4.2.1. Notice of Piggyback Registration and Inclusion of
Registrable Shares. Subject to the terms of this Agreement, if the Corporation
at any time proposes for any reason to Register any of its Common Stock (either
for its own account or the account of a security holder) on a form that would be
suitable for a Registration involving Registrable Shares (except with respect to
registrations on Form S-4 or Form S-8 promulgated under the Securities Act or
any successor forms thereto), the Corporation will (i) promptly give each holder
of Registrable Shares written notice thereof (which shall include a list of the
jurisdictions in which the Corporation intends to attempt to qualify such
securities under the applicable blue sky or other state securities laws) and
(ii) include in such Registration (and any related qualification under blue sky
laws or other compliance laws or regulations), and in any underwriting involved
therein, all the Registrable Shares specified in a written request delivered to
the Corporation by any such Stockholder within twenty (20) days after delivery
of such written notice from the Corporation.
4.2.2. Notice of Underwriting in Piggyback Registration.
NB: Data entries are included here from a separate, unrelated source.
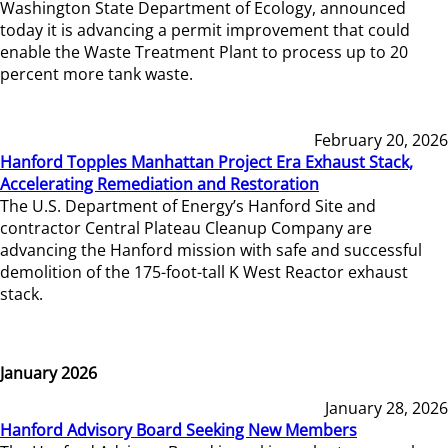
Washington State Department of Ecology, announced
today it is advancing a permit improvement that could
enable the Waste Treatment Plant to process up to 20
percent more tank waste.
February 20, 2026
Hanford Topples Manhattan Project Era Exhaust Stack,
Accelerating Remediation and Restoration
The U.S. Department of Energy’s Hanford Site and
contractor Central Plateau Cleanup Company are
advancing the Hanford mission with safe and successful
demolition of the 175-foot-tall K West Reactor exhaust
stack.
January 2026
January 28, 2026
Hanford Advisory Board Seeking New Members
If
the Registration of which the Corporation gives notice is for a Registered
public offering involving an underwriting, the Corporation shall so advise
holders of Registrable Shares as a part of the written notice given pursuant to
Section 4.2.1 hereof. In such event, the right of any such Stockholder to
Registration shall be conditioned upon such underwriting and the inclusion of
such Stockholder's Registrable Shares in such underwriting to the extent
provided in this Section 4.2. All Stockholders proposing to distribute their
Registrable Shares through such underwriting shall (together with the
Corporation and the other holders distributing their securities through such
underwriting) enter into a customary underwriting agreement with the
underwriter's representative for such offering. The Stockholders shall have no
right to participate in the selection of the underwriters for an offering
pursuant to this Section 4.2.
4.2.3. Marketing Limitation in Piggyback Registration. In the
event the underwriter's representative advises, in writing, the Corporation and
Stockholders seeking Registration of Registrable Shares pursuant to this Section
4.2 that market factors (including, without limitation, the aggregate number of
shares of Common Stock requested to be Registered, the general condition of the
market, and the status of the persons proposing to sell securities pursuant to
the Registration) require a limitation of the number of Covered Securities to be
underwritten, the underwriter's representative (subject to the allocation
priority set forth in Section 4.1.1.3 hereof) may:
0.0.0.0.xx the case of the Corporation's initial
Registered public offering, exclude some or all Registrable Shares from such
Registration and underwriting in the manner set forth in Section 4.2.4 hereof;
and
0.0.0.0.xx the case of any Registered public offering
subsequent to the initial public offering, and not otherwise as a result of a
Demand Notice, limit the number of shares of Registrable Shares to be included
in such Registration and underwriting to not less than ten percent (10%) of all
Covered Securities included in such Registration.
14
4.2.4. Allocation of Shares in Piggyback Registration. In the
event that the underwriter's representative limits the number of Covered
Securities to be included in a Registration pursuant to Section 4.2.3 hereof,
and such Registration is not a result of a Demand Notice, the Covered Securities
(other than Registrable Shares) held by officers of the Corporation shall be
excluded from such Registration and underwriting to the extent required by such
limitation. If a limitation of the number of Covered Securities is still
required after such exclusion, the number of Covered Securities that may be
included in such Registration (which shall not be a result of a Demand Notice)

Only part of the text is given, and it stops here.